Carell again plays oblivious in the fitfully inspired magician comedy The Incredible Burt Wonderstone, but he doesn't play human. As the magician of the title, he's a dick David Copperfield on the decline, a third-rate casino act done up in chintzy velvet and grinding through the same tricks in the same show he's been doing for a decade. It's amusing that Carell left The Office in part to do a movie about the kind of guy who would never leave The Office; what's less amusing is that Wonderstone — unlike that virgin — has absolutely no idea that he doesn't know what he doesn't know. That means we never get those moments of broad but recognizable behavior. Instead, Wonderstone is all jackass, cruel and dumb, capable only of the most selfish and least inventive responses, which stiffs the several long scenes of him sexually harassing poor Olivia Wilde (as Wonderstone's assistant) or berating Steve Buscemi (as Wonderstone's bickering partner in magic). It's a Will Ferrell-style part played by an actor lacking abandon. Carell never looks like his Wonderstone is into the comic horribleness.
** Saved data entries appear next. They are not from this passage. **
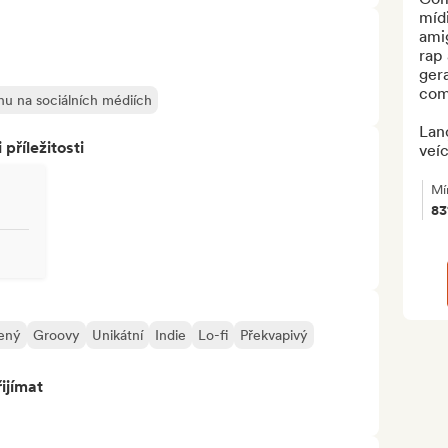
míd
amig
rap
ger
comp
ěhu na sociálních médiích
Lan
říležitosti
veíc
Mí
8
ený
Groovy
Unikátní
Indie
Lo-fi
Překvapivý
ijímat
At the start, Wonderstone stands near the top of his magician world. Thanks to hubris and bad investments, he loses everything and then has to claw back. This being a mainstream Hollywood comedy, there's also a rote redemptive arc.

Inevitably, Wonderstone rediscovers the spirit of his childhood, finds something to believe in and even gets the girl he's been awful to since the first reel, a development we're presumably meant to applaud. All this blooming-into-a-better-person stuff gives Carell the chance to return to the mode of several of his more serious comedies, one also often aspired to by Robin Williams, and one that isn't all that human either: that of the wounded man who heals himself by embracing naif-ishness. It's no less alienating than his abusive magician routine. The film's biggest surprise is that we're expected to feel something besides impatience as Wonderstone, montage-ing himself back into shape, gapes like a child at the wonder of magic.

Outside a well-scripted magician sex scene, and some charming late-in-the-movie stage patter, Carell is never funny and human in the same moment. That's especially disappointing considering that there's much here for audiences to laugh at. Screenwriters Jonathan Goldstein and John Francis Daley have been generous in the crafting of ridiculous magic acts. Buscemi is antsy yet beatific as the smarter, less charismatic Roy to Carell's Siegfried. Scenes of their act pre-crackup are funny enough, but one of a dejected Wonderstone attempting it solo is a comic marvel, evidence of what the rest of the movie might have been.

The supporting cast is all first-rate. Wilde is asked to do nothing more than be pretty and earnest and put-upon, but Jim Carrey turns up as a controlled grotesque, a self-abusing "magician" whose act is all about violations of his own body. Done up like a goonish Brad Pitt, Carrey applies his cartoon expressiveness to its most judicious ends in years. Also strong is James Gandolfini, as a casino owner with no time for bullshit.

It's notable these days when a big-screen studio comedy is as funny as a good episode of a smart show. Burt Wonderstone hits that mark at least — although Carell's on-stage mincing to Steve Miller's "Abracadabra" isn't a patch on Will Arnett's to "The Final Countdown" on Arrested Development. What was funniest about that was how much Arnettt's Gob needed everyone else to be into it; Carell's Wonderstone just presumes that we are into it already — a mistake shared by the filmmakers.